TASK: Of the lines listed below, return exactly those that run from the line containing "Compozitorul și pianistul polonez" through the line containing "Bij Bouwstunt heb", both included.
::: EXTRACTED MATERIAL :::
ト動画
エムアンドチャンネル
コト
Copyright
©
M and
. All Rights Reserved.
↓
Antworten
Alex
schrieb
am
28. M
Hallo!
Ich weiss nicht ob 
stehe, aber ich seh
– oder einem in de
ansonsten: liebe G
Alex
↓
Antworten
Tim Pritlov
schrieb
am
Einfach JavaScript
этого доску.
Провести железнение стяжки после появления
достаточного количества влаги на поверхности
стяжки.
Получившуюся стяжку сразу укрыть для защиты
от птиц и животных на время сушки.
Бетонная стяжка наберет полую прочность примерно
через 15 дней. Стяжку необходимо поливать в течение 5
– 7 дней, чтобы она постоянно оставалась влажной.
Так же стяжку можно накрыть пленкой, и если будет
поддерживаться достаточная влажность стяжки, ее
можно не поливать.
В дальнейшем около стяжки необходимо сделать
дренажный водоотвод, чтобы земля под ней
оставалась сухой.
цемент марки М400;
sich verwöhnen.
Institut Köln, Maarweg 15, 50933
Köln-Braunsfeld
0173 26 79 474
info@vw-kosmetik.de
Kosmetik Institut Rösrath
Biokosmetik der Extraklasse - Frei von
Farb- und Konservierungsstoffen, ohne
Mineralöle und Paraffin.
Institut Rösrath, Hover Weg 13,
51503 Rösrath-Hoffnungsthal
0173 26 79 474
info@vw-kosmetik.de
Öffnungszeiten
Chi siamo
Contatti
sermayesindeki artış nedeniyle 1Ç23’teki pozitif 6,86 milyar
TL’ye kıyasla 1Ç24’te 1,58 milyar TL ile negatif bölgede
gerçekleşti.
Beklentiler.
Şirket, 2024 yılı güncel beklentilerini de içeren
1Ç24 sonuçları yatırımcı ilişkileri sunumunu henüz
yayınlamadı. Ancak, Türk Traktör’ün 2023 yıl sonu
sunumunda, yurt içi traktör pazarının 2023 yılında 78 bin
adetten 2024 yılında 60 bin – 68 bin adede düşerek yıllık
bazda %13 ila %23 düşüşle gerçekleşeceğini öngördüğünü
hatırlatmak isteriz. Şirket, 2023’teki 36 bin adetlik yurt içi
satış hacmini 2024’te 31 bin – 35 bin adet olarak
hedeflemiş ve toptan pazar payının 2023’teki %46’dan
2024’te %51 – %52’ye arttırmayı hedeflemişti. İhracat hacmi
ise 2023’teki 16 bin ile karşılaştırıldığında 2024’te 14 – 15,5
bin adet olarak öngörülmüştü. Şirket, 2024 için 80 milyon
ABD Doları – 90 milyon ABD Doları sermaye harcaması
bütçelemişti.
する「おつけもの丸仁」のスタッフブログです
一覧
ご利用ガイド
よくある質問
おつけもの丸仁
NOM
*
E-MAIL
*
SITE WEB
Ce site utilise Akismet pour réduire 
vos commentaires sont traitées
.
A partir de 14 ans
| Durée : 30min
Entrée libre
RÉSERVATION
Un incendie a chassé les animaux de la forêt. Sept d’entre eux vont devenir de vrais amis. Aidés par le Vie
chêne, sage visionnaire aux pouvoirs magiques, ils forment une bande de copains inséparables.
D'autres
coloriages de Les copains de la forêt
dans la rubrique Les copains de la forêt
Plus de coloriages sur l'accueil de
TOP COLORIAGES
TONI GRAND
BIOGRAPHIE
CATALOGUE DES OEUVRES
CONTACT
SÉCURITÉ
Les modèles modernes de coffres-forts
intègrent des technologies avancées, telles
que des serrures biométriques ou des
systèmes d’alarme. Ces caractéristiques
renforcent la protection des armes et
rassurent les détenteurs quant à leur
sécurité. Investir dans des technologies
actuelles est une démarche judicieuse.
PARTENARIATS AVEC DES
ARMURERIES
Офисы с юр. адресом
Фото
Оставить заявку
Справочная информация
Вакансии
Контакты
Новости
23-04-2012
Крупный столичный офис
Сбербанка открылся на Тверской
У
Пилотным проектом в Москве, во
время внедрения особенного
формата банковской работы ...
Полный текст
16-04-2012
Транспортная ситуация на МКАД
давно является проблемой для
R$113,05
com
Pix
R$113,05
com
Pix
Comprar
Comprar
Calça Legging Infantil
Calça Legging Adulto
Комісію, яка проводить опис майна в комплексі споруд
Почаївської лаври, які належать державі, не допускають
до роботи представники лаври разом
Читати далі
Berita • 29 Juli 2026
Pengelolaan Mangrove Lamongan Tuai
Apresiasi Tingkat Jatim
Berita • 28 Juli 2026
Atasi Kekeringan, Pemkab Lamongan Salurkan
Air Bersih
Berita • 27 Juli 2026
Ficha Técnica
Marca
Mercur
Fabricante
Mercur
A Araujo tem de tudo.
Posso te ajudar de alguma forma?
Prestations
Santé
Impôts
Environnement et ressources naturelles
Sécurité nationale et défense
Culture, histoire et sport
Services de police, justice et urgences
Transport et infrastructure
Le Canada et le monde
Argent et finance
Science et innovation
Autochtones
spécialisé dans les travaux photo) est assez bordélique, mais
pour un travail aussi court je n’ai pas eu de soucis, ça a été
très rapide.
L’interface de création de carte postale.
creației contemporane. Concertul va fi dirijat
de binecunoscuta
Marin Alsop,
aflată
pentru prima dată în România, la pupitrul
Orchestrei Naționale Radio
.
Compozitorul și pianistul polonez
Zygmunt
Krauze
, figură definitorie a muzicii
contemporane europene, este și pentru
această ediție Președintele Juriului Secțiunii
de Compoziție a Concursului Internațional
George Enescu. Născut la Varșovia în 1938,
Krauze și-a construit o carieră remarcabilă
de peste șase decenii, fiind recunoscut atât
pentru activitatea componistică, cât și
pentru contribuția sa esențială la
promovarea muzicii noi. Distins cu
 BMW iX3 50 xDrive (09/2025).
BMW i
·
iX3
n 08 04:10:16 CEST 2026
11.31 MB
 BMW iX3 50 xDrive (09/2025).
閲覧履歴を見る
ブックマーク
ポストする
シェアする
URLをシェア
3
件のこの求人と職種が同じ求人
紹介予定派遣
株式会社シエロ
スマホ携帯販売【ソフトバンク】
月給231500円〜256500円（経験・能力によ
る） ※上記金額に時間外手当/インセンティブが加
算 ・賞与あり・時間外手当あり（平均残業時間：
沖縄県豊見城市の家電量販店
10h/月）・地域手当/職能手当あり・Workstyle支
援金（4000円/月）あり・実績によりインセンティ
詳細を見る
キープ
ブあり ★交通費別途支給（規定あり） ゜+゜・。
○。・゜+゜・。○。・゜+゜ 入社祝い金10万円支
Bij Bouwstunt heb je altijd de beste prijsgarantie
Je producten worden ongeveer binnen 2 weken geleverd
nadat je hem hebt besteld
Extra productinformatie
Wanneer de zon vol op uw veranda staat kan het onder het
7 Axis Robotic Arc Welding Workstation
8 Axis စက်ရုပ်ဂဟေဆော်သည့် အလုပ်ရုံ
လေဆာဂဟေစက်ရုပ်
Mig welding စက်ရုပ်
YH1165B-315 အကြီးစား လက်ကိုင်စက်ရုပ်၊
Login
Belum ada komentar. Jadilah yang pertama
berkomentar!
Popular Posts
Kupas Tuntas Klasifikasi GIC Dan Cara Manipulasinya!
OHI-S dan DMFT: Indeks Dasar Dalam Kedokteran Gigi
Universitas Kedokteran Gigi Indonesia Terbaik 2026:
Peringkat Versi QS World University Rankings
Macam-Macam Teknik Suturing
:::
RESPONSE AREA:
Compozitorul și pianistul polonez
Zygmunt
Krauze
, figură definitorie a muzicii
contemporane europene, este și pentru
această ediție Președintele Juriului Secțiunii
de Compoziție a Concursului Internațional
George Enescu. Născut la Varșovia în 1938,
Krauze și-a construit o carieră remarcabilă
de peste șase decenii, fiind recunoscut atât
pentru activitatea componistică, cât și
pentru contribuția sa esențială la
promovarea muzicii noi. Distins cu
 BMW iX3 50 xDrive (09/2025).
BMW i
·
iX3
n 08 04:10:16 CEST 2026
11.31 MB
 BMW iX3 50 xDrive (09/2025).
閲覧履歴を見る
ブックマーク
ポストする
シェアする
URLをシェア
3
件のこの求人と職種が同じ求人
紹介予定派遣
株式会社シエロ
スマホ携帯販売【ソフトバンク】
月給231500円〜256500円（経験・能力によ
る） ※上記金額に時間外手当/インセンティブが加
算 ・賞与あり・時間外手当あり（平均残業時間：
沖縄県豊見城市の家電量販店
10h/月）・地域手当/職能手当あり・Workstyle支
援金（4000円/月）あり・実績によりインセンティ
詳細を見る
キープ
ブあり ★交通費別途支給（規定あり） ゜+゜・。
○。・゜+゜・。○。・゜+゜ 入社祝い金10万円支
Bij Bouwstunt heb je altijd de beste prijsgarantie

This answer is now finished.